Unauthorised changes or errors in configuration files are
the primary reason for networks failing, networking experts warned
this week.
Stan Hulme, group IT manager at retail insurance broker and
financial services company Bland Bankart, said, "Human error is now
the primary cause of network downtime, whether or not the industry
is prepared to admit it."
Hulme said contemporary network operating systems, served
applications and client systems are, for the most part, inherently
stable. Software and hardware providers have made significant
advances in all aspects of systems availability, with uptime being
a central performance metric publicised in most new product
releases.
"Downtime in a modern networked environment is most likely caused
as a result of a poor change management process. In particular,
failures within, or even non-existence of offline test procedures,
prior to modification of a production environment," said
Hulme.
He pointed out that every change made to a network operating
environment contained a degree of risk. "Good planning
incorporating impact analysis, training, testing, sign-off controls
and a contingency scenario will reduce network downtime," he
said.
Steve Broadhead, director at independent network testing lab
Broadband-Testing, concurred with Hulme's assessment. He said,
"Most of the problems I have encountered at end-user organisations
have been as a result of misconfigured devices - human error in
other words."
In Broadhead's experience, no one in the IT department wanted to
admit to the failure. "What we need is an automated spy - something
which checks configurations changes and reports them immediately.

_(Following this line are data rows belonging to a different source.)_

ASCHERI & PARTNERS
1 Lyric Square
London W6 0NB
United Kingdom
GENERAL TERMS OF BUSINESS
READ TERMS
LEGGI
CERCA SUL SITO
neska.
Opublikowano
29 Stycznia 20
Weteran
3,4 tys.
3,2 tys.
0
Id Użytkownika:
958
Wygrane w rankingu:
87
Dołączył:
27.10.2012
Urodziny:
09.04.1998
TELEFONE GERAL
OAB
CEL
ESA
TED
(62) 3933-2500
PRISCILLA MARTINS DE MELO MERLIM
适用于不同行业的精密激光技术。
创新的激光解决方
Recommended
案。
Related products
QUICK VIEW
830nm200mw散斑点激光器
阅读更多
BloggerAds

That way you at least know exactly when a change was made, and to
what," he said.
Alan Lawson, research analyst at Butler Group, said the problem of
network errors was due to the complexity of modern networks, which
need to balance quality of service between several applications.

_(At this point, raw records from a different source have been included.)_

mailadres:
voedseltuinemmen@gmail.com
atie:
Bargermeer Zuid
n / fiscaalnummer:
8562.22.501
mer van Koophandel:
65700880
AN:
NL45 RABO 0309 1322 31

Lawson said this complexity made network administration prone to
error.
One supplier which hopes to address the problem of human error is
Intelliden. The company has taken what it describes as a
model-based approach to network management. Its approach attempts
to provide a holistic view of network management, where
configuration changes to network devices can be centralised and
configuration can thus be automated.
Ravi Pather, Intelliden's vice-president for Europe, said, "Our
research has found that one in every three network changes
generates an error." He said the Intelliden R-series product
tackles this problem by maintaining a knowledge base containing the
configuration of all devices on the network.